It turns out in trying to determine what the Troost Community Market building used to be, I found out that the RSC stands for Russell Stover Candies! This was one of its early locations in Kansas City. Take a look at the 1989 picture in the Kansas City Public Library collection. It may have also been the location of Russell's Restaurant.
Russell Stover was born in 1888 in a sod house in northwest Kansas. Clara Lewis was a farm girl too. She was born six years earlier in Iowa. They met at the University of Iowa and later married. It was in Omaha that a chap approached Stover with the chocolate-covered ice cream bar idea. In 1921 the Stovers introduced an edible "brainstorm" named the "I-Scream" bar, which was later called the "Eskimo Pie." It was a chocolate-covered ice cream square in a little bag. They produced and sold it for a year. After the first mad surge for the novelty, sales dropped off and the Stovers bailed out with $25,000.
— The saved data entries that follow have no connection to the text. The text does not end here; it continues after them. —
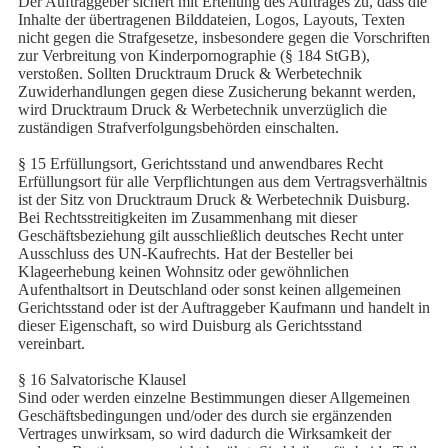
Der Auftraggeber sichert mit Erteilung des Auftrages zu, dass die
Inhalte der übertragenen Bilddateien, Logos, Layouts, Texten
nicht gegen die Strafgesetze, insbesondere gegen die Vorschriften
zur Verbreitung von Kinderpornographie (§ 184 StGB),
verstoßen. Sollten Drucktraum Druck & Werbetechnik
Zuwiderhandlungen gegen diese Zusicherung bekannt werden,
wird Drucktraum Druck & Werbetechnik unverzüglich die
zuständigen Strafverfolgungsbehörden einschalten.
§ 15 Erfüllungsort, Gerichtsstand und anwendbares Recht
Erfüllungsort für alle Verpflichtungen aus dem Vertragsverhältnis
ist der Sitz von Drucktraum Druck & Werbetechnik Duisburg.
Bei Rechtsstreitigkeiten im Zusammenhang mit dieser
Geschäftsbeziehung gilt ausschließlich deutsches Recht unter
Ausschluss des UN-Kaufrechts. Hat der Besteller bei
Klageerhebung keinen Wohnsitz oder gewöhnlichen
Aufenthaltsort in Deutschland oder sonst keinen allgemeinen
Gerichtsstand oder ist der Auftraggeber Kaufmann und handelt in
dieser Eigenschaft, so wird Duisburg als Gerichtsstand
vereinbart.
§ 16 Salvatorische Klausel
Sind oder werden einzelne Bestimmungen dieser Allgemeinen
Geschäftsbedingungen und/oder des durch sie ergänzenden
Vertrages unwirksam, so wird dadurch die Wirksamkeit der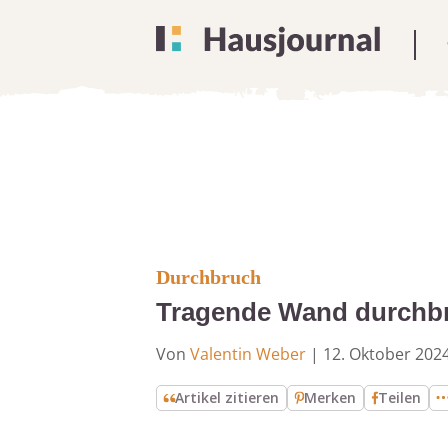
Durchbruch
Tragende Wand durchbre
Von
Valentin Weber
|
12. Oktober 202
Artikel zitieren
Merken
Teilen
They moved to Denver where they began "Mrs. Stover's Bungalow Candies." In 1931 they moved their by-now thriving business to Kansas City. There they barely weathered the Depression and the sugar-short World War II years that followed. However, they emerged with a multi-million dollar a year enterprise and world-wide sales. For two decades the business carried the name "Mrs. Stover's Bungalow Candies," but in 1943 it became "Russell Stover Candies."